## WHAT TO WORK ON
When you reach the line containing "ulster@cornell.edu (93, 1634)" in the data below, begin returning lines exactly as written, and stop once the line containing "Mua bán nông sản (128, 251)" has been returned.

## Source records
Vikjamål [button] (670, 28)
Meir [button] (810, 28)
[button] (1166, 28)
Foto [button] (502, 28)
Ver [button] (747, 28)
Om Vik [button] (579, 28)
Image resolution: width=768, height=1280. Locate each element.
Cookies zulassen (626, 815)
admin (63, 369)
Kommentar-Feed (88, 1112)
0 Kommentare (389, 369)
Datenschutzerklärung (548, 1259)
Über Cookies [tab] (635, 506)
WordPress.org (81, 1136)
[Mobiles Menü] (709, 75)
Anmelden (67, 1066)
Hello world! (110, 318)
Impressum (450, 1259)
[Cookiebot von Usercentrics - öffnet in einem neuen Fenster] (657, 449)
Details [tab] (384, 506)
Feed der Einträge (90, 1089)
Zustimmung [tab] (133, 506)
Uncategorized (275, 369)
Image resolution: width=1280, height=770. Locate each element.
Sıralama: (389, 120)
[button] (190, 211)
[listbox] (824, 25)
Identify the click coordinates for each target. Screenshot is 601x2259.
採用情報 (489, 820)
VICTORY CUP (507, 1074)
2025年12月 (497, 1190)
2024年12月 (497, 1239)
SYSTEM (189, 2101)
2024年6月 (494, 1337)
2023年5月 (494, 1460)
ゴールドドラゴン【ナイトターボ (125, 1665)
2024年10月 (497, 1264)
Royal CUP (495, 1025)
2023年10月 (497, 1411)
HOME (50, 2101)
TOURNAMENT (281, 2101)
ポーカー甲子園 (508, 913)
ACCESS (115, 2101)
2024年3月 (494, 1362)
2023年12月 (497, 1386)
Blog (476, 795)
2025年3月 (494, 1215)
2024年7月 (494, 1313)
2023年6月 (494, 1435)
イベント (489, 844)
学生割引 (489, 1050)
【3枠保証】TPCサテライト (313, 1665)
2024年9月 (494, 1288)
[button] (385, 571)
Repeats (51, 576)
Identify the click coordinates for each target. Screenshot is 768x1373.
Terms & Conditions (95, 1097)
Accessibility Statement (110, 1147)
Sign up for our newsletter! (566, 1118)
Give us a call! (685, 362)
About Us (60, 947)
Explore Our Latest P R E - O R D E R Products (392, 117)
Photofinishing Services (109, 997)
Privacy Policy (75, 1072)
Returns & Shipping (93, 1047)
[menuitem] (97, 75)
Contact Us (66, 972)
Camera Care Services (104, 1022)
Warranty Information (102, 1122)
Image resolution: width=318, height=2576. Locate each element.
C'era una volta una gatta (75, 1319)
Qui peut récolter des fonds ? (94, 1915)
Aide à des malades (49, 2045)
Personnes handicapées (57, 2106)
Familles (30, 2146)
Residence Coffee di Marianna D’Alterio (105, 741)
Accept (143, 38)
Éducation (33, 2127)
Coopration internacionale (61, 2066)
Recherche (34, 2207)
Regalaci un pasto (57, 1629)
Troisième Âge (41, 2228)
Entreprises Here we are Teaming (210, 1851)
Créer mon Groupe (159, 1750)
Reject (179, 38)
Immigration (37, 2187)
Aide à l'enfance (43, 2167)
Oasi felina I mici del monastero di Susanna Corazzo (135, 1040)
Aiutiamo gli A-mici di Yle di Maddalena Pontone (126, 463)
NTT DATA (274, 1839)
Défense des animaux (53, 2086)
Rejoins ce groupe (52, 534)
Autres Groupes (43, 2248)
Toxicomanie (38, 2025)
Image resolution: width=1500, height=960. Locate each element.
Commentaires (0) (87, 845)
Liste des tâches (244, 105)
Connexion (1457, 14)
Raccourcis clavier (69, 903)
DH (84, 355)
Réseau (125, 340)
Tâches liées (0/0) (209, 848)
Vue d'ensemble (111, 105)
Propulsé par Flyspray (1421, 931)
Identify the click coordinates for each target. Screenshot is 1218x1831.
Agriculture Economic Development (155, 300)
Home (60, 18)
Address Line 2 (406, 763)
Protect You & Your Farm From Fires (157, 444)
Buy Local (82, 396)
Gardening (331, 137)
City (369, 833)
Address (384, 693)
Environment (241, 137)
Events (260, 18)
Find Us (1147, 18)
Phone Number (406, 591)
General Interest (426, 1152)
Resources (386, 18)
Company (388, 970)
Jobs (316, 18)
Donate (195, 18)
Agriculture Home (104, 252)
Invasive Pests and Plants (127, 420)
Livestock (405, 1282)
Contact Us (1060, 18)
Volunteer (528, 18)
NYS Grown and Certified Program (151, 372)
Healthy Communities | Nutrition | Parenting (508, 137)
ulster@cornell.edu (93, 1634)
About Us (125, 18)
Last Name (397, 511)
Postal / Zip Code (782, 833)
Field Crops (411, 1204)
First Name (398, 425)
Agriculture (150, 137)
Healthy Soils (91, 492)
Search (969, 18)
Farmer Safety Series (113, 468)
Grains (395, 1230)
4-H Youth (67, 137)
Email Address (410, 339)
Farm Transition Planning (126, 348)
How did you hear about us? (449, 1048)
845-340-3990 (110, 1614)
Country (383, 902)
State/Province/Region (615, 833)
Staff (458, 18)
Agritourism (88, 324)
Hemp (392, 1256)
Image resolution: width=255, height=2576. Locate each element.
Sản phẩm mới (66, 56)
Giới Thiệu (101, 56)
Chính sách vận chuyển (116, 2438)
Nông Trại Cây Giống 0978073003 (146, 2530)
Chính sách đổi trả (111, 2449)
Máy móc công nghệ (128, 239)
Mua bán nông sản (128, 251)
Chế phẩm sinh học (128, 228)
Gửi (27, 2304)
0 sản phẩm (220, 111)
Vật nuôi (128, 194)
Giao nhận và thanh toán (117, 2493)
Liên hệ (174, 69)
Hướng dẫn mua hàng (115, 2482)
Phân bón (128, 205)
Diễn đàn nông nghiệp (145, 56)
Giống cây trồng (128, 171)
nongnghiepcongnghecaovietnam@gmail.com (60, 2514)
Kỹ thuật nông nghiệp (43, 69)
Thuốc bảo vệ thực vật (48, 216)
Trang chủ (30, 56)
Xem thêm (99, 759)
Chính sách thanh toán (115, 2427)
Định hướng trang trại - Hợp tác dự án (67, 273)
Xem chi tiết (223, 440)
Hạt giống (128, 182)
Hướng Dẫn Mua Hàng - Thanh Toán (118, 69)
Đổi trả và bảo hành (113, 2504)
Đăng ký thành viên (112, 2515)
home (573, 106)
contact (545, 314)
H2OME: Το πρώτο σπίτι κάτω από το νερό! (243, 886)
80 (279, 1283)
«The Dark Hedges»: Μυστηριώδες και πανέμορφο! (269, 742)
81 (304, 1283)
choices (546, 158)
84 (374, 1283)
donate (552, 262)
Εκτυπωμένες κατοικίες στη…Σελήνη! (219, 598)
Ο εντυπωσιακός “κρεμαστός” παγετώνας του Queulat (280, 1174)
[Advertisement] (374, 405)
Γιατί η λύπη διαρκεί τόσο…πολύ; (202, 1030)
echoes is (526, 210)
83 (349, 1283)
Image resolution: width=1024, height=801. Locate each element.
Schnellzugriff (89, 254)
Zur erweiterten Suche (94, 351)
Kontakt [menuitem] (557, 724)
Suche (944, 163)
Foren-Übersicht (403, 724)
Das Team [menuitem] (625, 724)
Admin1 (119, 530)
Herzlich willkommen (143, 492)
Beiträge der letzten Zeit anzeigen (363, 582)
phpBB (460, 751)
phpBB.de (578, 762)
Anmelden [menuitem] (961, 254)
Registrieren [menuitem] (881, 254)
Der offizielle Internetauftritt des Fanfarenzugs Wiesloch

## ANSWER BOX
ulster@cornell.edu (93, 1634)
About Us (125, 18)
Last Name (397, 511)
Postal / Zip Code (782, 833)
Field Crops (411, 1204)
First Name (398, 425)
Agriculture (150, 137)
Healthy Soils (91, 492)
Search (969, 18)
Farmer Safety Series (113, 468)
Grains (395, 1230)
4-H Youth (67, 137)
Email Address (410, 339)
Farm Transition Planning (126, 348)
How did you hear about us? (449, 1048)
845-340-3990 (110, 1614)
Country (383, 902)
State/Province/Region (615, 833)
Staff (458, 18)
Agritourism (88, 324)
Hemp (392, 1256)
Image resolution: width=255, height=2576. Locate each element.
Sản phẩm mới (66, 56)
Giới Thiệu (101, 56)
Chính sách vận chuyển (116, 2438)
Nông Trại Cây Giống 0978073003 (146, 2530)
Chính sách đổi trả (111, 2449)
Máy móc công nghệ (128, 239)
Mua bán nông sản (128, 251)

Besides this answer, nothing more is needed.